We love to hear that our bad habits are healthy – it gives us permission to continue making poor choices. For example, the rumor that chocolate was a health food had women everywhere jumping for joy! Not surprisingly, just about every newspaper and women’s magazine reported on it, and it quickly became widespread knowledge that “a piece of chocolate a day is healthy.” While it’s been demonstrated that the polyphenols in cocoa may help lower blood pressure and improve endothelial function, when you swaddle it in piles of sugar, fat and animal protein, it’s certainly not healthy. Even dark chocolate, which often doesn’t contain any milk products, is still made with copious amounts of sugar. Yet so many of us like to believe that chocolate is healthy so that we can eat it without guilt.
Like chocolate, we’ve also been told that a glass of red wine a day is healthy. YAY! But wait – where did that rumor come from? The Framingham Heart Study, probably the largest population-based study ever conducted on heart disease, found that alcohol consumption of up to two glasses a day actually lowered the risk of coronary heart disease. But that’s just your heart, and your total state of health is made up of much more than just your heart. For example, while small amounts of alcohol may help decrease heart disease, it may also be killing off your liver. (This is the problem with relying on sound bites in the media for your health facts.) Indeed, that same study found that people who drank more than 2 glasses of alcohol a day increased their risk of death due to cancer and liver disease.

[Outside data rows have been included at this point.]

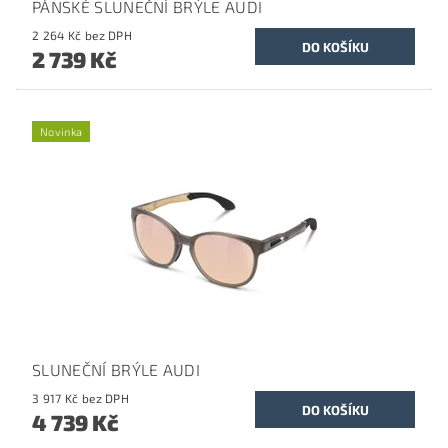
PÁNSKÉ SLUNEČNÍ BRÝLE AUDI
2 264 Kč bez DPH
2 739 Kč
Novinka
SLUNEČNÍ BRÝLE AUDI
3 917 Kč bez DPH
4 739 Kč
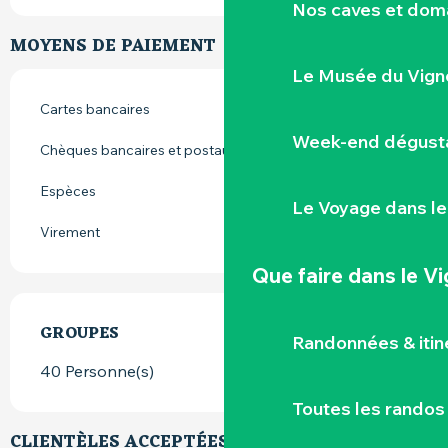
Nos caves et dom
MOYENS DE PAIEMENT
Le Musée du Vign
Cartes bancaires
Week-end dégusta
Chèques bancaires et postaux
Espèces
Le Voyage dans le
Virement
Que faire
dans le V
GROUPES
GROUPES
Randonnées & iti
40 Personne(s)
Toutes les randos
CLIENTÈLES ACCEPTÉES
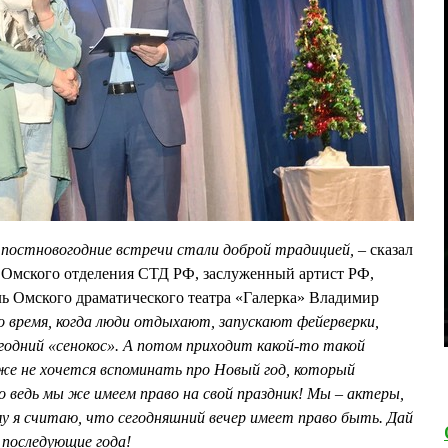
 постновогодние встречи стали доброй традицией, –
сказал
ь Омского отделения СТД РФ, заслуженный артист РФ,
ь Омского драматического театра «Галерка» Владимир
 время, когда люди отдыхают, запускают фейерверки,
годний «сенокос». А потом приходит какой-то такой
е не хочется вспоминать про Новый год, который
Но ведь мы же имеем право на свой праздник! Мы – актеры,
 я считаю, что сегодняшний вечер имеет право быть. Дай
 последующие года!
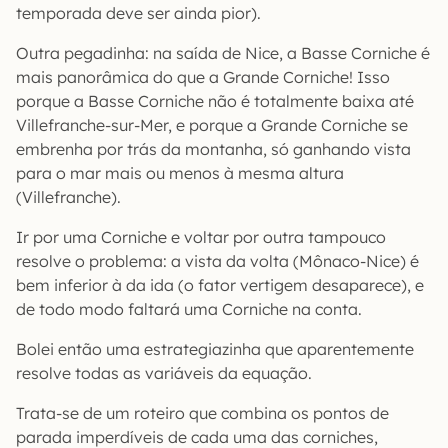
temporada deve ser ainda pior).
Outra pegadinha: na saída de Nice, a Basse Corniche é
mais panorâmica do que a Grande Corniche! Isso
porque a Basse Corniche não é totalmente baixa até
Villefranche-sur-Mer, e porque a Grande Corniche se
embrenha por trás da montanha, só ganhando vista
para o mar mais ou menos à mesma altura
(Villefranche).
Ir por uma Corniche e voltar por outra tampouco
resolve o problema: a vista da volta (Mônaco-Nice) é
bem inferior à da ida (o fator vertigem desaparece), e
de todo modo faltará uma Corniche na conta.
Bolei então uma estrategiazinha que aparentemente
resolve todas as variáveis da equação.
Trata-se de um roteiro que combina os pontos de
parada imperdíveis de cada uma das corniches,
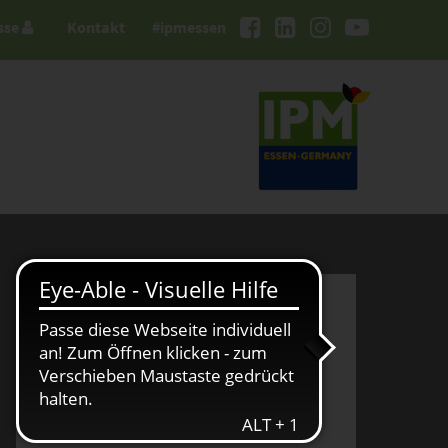
sse
Kontakt
#ipmessen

Red wine, specifically, is touted as being healthy in moderation because it contains resveratrol, which comes from the skin of the red grapes (thus why red, but not white, wine is recommended.) Resveratrol has a reputation for it’s anti-cancer, anti-inflammatory, blood-sugar lowering, cardiovascular and possibly lifespan effects. But what most media sound bites don’t report is that these studies were done in yeast, fruit flies, nematode worms, fish, mice and rats and they often found contradictory results; positive results with resveratrol have yet to be shown in humans. Furthermore, many scientists theorize that resveratrol may have some negative effects: It may stimulate the growth of breast cancer cells, slow the development of blood vessels, and may actually cause cancer.
What’s more, red wine only has a very small amount of resveratrol in it – about 1mg per glass. So even if it’s found that resveratrol is healthy for humans, the jump that the small amount found in a glass of red wine has notable benefits is a big jump indeed.
And wine has much more in it than just resveratrol…
Ethanol, which is the type of alcohol found in alcoholic beverages, is toxic to pretty much every organ it comes in touch with. It is the same stuff we use in solvents and fuel. In fact, Ford’s Model T ran on ethanol until 1908. Not surprisingly, it increases the risk of liver damage, certain forms of cancer, hypertension, fetal damage, malabsorption, chronic pancreatitis and nervous system damage, among other maladies. So the question is this:
If you want to increase your intake of resveratrol, why would you choose to get your resveratrol from alcohol, which is so toxic, when you could just eat some red grapes instead?
If you’re truly concerned about your health, I think it’s better to save alcohol for very special occasions. If you wouldn’t drink it when you’re pregnant or feed it to your child, why would you make it a regular part of your own diet?